## [Stored data entries]
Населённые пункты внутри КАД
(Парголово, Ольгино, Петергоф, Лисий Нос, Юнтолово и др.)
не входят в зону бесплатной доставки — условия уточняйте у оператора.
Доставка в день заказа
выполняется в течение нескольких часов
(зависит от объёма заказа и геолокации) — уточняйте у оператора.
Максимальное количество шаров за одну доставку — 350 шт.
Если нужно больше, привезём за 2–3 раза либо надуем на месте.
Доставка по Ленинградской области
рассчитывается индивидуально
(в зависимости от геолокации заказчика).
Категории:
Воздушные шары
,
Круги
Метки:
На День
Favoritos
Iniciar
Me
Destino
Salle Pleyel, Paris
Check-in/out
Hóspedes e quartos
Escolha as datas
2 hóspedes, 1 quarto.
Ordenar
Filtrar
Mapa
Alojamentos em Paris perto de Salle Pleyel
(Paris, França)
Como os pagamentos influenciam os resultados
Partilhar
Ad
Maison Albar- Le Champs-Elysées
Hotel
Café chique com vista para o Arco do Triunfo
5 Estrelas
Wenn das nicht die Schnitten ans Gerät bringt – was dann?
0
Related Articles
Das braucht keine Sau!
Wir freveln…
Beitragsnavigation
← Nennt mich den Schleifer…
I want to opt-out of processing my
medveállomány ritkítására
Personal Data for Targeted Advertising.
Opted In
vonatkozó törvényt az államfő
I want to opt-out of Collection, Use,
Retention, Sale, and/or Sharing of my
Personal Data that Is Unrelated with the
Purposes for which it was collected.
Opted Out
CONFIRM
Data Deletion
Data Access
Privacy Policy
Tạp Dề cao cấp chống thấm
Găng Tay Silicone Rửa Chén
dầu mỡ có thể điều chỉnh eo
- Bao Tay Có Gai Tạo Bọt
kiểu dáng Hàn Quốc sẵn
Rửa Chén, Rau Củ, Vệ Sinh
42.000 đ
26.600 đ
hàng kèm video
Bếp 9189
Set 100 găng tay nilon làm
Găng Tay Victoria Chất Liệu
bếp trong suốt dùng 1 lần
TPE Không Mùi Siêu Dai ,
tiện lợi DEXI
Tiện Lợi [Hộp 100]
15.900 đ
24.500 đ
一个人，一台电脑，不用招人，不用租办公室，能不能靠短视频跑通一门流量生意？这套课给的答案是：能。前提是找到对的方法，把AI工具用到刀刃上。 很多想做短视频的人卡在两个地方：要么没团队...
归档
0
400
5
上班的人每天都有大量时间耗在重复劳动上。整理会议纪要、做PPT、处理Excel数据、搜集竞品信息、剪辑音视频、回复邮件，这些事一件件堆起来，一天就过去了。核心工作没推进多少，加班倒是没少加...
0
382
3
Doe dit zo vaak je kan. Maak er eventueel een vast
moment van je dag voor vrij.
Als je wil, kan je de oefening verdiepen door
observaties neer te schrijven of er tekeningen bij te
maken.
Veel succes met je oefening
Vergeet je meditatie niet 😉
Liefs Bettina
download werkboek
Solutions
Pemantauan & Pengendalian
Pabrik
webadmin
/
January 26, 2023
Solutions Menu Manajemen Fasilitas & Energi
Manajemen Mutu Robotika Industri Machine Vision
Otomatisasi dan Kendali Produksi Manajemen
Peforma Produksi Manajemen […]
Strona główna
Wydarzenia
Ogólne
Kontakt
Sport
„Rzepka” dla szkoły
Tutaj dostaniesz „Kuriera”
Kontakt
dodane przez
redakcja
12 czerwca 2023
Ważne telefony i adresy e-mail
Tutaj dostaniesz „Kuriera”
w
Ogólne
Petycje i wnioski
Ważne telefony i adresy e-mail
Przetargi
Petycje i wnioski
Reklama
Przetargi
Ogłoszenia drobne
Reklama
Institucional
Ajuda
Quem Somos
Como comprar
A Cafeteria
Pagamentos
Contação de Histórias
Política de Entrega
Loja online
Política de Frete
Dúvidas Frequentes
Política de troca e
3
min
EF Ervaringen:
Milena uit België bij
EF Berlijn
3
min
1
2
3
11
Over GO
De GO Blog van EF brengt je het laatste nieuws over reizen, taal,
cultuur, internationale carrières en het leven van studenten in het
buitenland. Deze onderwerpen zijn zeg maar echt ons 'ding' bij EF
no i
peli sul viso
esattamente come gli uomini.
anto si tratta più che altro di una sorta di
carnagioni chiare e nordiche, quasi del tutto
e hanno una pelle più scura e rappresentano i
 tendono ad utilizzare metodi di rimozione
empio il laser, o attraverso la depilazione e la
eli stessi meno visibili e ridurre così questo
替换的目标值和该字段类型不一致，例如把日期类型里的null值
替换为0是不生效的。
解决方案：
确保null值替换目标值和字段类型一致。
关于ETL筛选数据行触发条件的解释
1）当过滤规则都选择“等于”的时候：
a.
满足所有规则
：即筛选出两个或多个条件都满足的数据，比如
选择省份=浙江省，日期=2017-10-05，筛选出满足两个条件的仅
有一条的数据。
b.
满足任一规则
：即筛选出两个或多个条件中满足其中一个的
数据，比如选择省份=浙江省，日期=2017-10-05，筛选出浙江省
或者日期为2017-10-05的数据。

## [Exercise details]
The job here is to write out all the entries again exactly.

## [Answer space]
Населённые пункты внутри КАД
(Парголово, Ольгино, Петергоф, Лисий Нос, Юнтолово и др.)
не входят в зону бесплатной доставки — условия уточняйте у оператора.
Доставка в день заказа
выполняется в течение нескольких часов
(зависит от объёма заказа и геолокации) — уточняйте у оператора.
Максимальное количество шаров за одну доставку — 350 шт.
Если нужно больше, привезём за 2–3 раза либо надуем на месте.
Доставка по Ленинградской области
рассчитывается индивидуально
(в зависимости от геолокации заказчика).
Категории:
Воздушные шары
,
Круги
Метки:
На День
Favoritos
Iniciar
Me
Destino
Salle Pleyel, Paris
Check-in/out
Hóspedes e quartos
Escolha as datas
2 hóspedes, 1 quarto.
Ordenar
Filtrar
Mapa
Alojamentos em Paris perto de Salle Pleyel
(Paris, França)
Como os pagamentos influenciam os resultados
Partilhar
Ad
Maison Albar- Le Champs-Elysées
Hotel
Café chique com vista para o Arco do Triunfo
5 Estrelas
Wenn das nicht die Schnitten ans Gerät bringt – was dann?
0
Related Articles
Das braucht keine Sau!
Wir freveln…
Beitragsnavigation
← Nennt mich den Schleifer…
I want to opt-out of processing my
medveállomány ritkítására
Personal Data for Targeted Advertising.
Opted In
vonatkozó törvényt az államfő
I want to opt-out of Collection, Use,
Retention, Sale, and/or Sharing of my
Personal Data that Is Unrelated with the
Purposes for which it was collected.
Opted Out
CONFIRM
Data Deletion
Data Access
Privacy Policy
Tạp Dề cao cấp chống thấm
Găng Tay Silicone Rửa Chén
dầu mỡ có thể điều chỉnh eo
- Bao Tay Có Gai Tạo Bọt
kiểu dáng Hàn Quốc sẵn
Rửa Chén, Rau Củ, Vệ Sinh
42.000 đ
26.600 đ
hàng kèm video
Bếp 9189
Set 100 găng tay nilon làm
Găng Tay Victoria Chất Liệu
bếp trong suốt dùng 1 lần
TPE Không Mùi Siêu Dai ,
tiện lợi DEXI
Tiện Lợi [Hộp 100]
15.900 đ
24.500 đ
一个人，一台电脑，不用招人，不用租办公室，能不能靠短视频跑通一门流量生意？这套课给的答案是：能。前提是找到对的方法，把AI工具用到刀刃上。 很多想做短视频的人卡在两个地方：要么没团队...
归档
0
400
5
上班的人每天都有大量时间耗在重复劳动上。整理会议纪要、做PPT、处理Excel数据、搜集竞品信息、剪辑音视频、回复邮件，这些事一件件堆起来，一天就过去了。核心工作没推进多少，加班倒是没少加...
0
382
3
Doe dit zo vaak je kan. Maak er eventueel een vast
moment van je dag voor vrij.
Als je wil, kan je de oefening verdiepen door
observaties neer te schrijven of er tekeningen bij te
maken.
Veel succes met je oefening
Vergeet je meditatie niet 😉
Liefs Bettina
download werkboek
Solutions
Pemantauan & Pengendalian
Pabrik
webadmin
/
January 26, 2023
Solutions Menu Manajemen Fasilitas & Energi
Manajemen Mutu Robotika Industri Machine Vision
Otomatisasi dan Kendali Produksi Manajemen
Peforma Produksi Manajemen […]
Strona główna
Wydarzenia
Ogólne
Kontakt
Sport
„Rzepka” dla szkoły
Tutaj dostaniesz „Kuriera”
Kontakt
dodane przez
redakcja
12 czerwca 2023
Ważne telefony i adresy e-mail
Tutaj dostaniesz „Kuriera”
w
Ogólne
Petycje i wnioski
Ważne telefony i adresy e-mail
Przetargi
Petycje i wnioski
Reklama
Przetargi
Ogłoszenia drobne
Reklama
Institucional
Ajuda
Quem Somos
Como comprar
A Cafeteria
Pagamentos
Contação de Histórias
Política de Entrega
Loja online
Política de Frete
Dúvidas Frequentes
Política de troca e
3
min
EF Ervaringen:
Milena uit België bij
EF Berlijn
3
min
1
2
3
11
Over GO
De GO Blog van EF brengt je het laatste nieuws over reizen, taal,
cultuur, internationale carrières en het leven van studenten in het
buitenland. Deze onderwerpen zijn zeg maar echt ons 'ding' bij EF
no i
peli sul viso
esattamente come gli uomini.
anto si tratta più che altro di una sorta di
carnagioni chiare e nordiche, quasi del tutto
e hanno una pelle più scura e rappresentano i
 tendono ad utilizzare metodi di rimozione
empio il laser, o attraverso la depilazione e la
eli stessi meno visibili e ridurre così questo
替换的目标值和该字段类型不一致，例如把日期类型里的null值
替换为0是不生效的。
解决方案：
确保null值替换目标值和字段类型一致。
关于ETL筛选数据行触发条件的解释
1）当过滤规则都选择“等于”的时候：
a.
满足所有规则
：即筛选出两个或多个条件都满足的数据，比如
选择省份=浙江省，日期=2017-10-05，筛选出满足两个条件的仅
有一条的数据。
b.
满足任一规则
：即筛选出两个或多个条件中满足其中一个的
数据，比如选择省份=浙江省，日期=2017-10-05，筛选出浙江省
或者日期为2017-10-05的数据。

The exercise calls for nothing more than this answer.